Human centromeric α-satellites are categorized into twenty different suprachromosomal families (SFs; SF1-18, SF01, and SF02), which are groups of α-satellites that are more closely related to each other than to other groups [31,44,61,62,63,64]. The sequence identity between α-satellite HORs in an SF is ~85–88%, and between different SFs, it is 50–85% [44]. The three main SFs, SF1-3, represent the “active” (kinetochore-binding) α-satellite HOR arrays on all human autosomes and the X chromosome, and they are composed of either dimeric (SF1 and SF2) or pentameric (SF3) monomer configurations [63]. The SF4 and SF5 families usually flank the active α-satellite HOR arrays and are composed of either purely monomeric repeats (SF4) or a combination of monomeric and divergent HORs that lack a regular repeat structure (SF5) [30,32,63]. Thirteen minor SFs (SF6-18) represent older, more ancient α-satellite monomers that either reside on the extreme edges of centromeric regions or are located far away from the centromere, potential relics of long-defunct ancient centromeres [44]. Finally, SF01 and SF02 are recently defined SF classifications representing mixtures of SFs residing in pericentromeric DNA [44,64,65].

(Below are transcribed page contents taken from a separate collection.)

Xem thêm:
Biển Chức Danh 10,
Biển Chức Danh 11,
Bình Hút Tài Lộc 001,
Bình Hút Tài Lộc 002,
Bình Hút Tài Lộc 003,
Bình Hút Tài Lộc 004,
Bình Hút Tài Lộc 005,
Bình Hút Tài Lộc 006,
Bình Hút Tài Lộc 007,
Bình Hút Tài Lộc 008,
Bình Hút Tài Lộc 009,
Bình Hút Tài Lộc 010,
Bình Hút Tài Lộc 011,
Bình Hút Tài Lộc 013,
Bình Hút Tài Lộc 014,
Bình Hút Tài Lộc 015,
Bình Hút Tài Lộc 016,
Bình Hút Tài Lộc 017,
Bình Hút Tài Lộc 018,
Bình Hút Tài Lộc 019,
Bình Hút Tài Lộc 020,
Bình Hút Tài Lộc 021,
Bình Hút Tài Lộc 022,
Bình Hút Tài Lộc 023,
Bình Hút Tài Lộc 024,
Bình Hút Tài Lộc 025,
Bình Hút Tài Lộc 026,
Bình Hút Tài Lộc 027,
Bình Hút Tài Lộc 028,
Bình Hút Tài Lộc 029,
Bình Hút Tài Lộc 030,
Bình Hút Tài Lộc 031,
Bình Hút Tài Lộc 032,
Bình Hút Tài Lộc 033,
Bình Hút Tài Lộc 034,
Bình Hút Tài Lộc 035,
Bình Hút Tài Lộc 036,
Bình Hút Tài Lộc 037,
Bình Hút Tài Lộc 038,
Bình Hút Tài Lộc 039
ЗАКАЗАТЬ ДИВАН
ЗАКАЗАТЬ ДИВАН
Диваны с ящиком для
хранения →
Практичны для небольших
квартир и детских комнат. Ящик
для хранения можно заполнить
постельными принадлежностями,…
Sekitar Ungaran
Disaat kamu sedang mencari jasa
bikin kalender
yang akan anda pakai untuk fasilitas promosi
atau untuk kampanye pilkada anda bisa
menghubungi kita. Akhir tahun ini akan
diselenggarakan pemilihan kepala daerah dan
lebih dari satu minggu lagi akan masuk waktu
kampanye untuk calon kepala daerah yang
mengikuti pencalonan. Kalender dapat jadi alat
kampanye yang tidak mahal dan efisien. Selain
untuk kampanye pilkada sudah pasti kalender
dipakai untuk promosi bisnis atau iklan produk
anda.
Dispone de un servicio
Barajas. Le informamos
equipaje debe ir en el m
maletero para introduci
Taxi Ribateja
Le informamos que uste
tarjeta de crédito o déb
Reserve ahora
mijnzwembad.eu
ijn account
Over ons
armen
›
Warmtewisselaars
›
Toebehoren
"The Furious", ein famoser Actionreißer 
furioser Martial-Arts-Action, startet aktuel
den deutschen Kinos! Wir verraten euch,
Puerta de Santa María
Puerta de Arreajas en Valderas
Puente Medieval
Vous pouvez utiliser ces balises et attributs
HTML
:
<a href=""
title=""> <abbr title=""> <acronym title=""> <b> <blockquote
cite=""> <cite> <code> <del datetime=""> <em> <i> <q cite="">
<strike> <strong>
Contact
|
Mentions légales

The transition to euchromatin, based on CpG methylation profiling for most chromosomes, is relatively sharp [42,43,44,66], with the exception of the acrocentric chromosomes (chromosomes 13, 14, 15, 21, and 22), where blocks of α-satellite extend into the short arms of the chromosomes, interdigitating among blocks of segmental duplications (SDs) and rDNA clusters (Figure 2). While SDs and other classes of satellite DNA map peripherally to α-satellite centromere-associated DNA, relatively few functional protein-coding genes have been identified within pericentromeric DNA, consistent with detailed analyses of these regions two decades earlier, which predicted an abundance of unprocessed pseudogenes [36,67]. Of the 676 potential gene annotations, only 23 correspond to validated protein-coding genes, such as KCNJ17 and UBBP4. One of the most remarkable features of pericentromeric DNA is the extent of interchromosomal homology among subsets of human chromosomes (Figure 3). An analysis of various classes of satellite DNA provided compelling evidence that β-satellite, HSATI, and HSATIII share the highest degree of homology among the acrocentric chromosomes (Figure 3) [44]. Similarly, pericentromeric segmental duplications are the largest and most identical among the short arms of chromosomes 13, 14, 15, and 22, with the intervals between the centromeric satellite and secondary constrictions (qh regions) on chromosomes 1, 9, and 16 showing some of the highest degree of interchromosomal homology (Figure 3) [68]. While cause and consequence are difficult to disentangle, it is likely that this homology facilitates association of acrocentric chromosomes to form the nucleolus as well as ectopic exchanges and duplication among specific subsets of nonhomologous chromosomes.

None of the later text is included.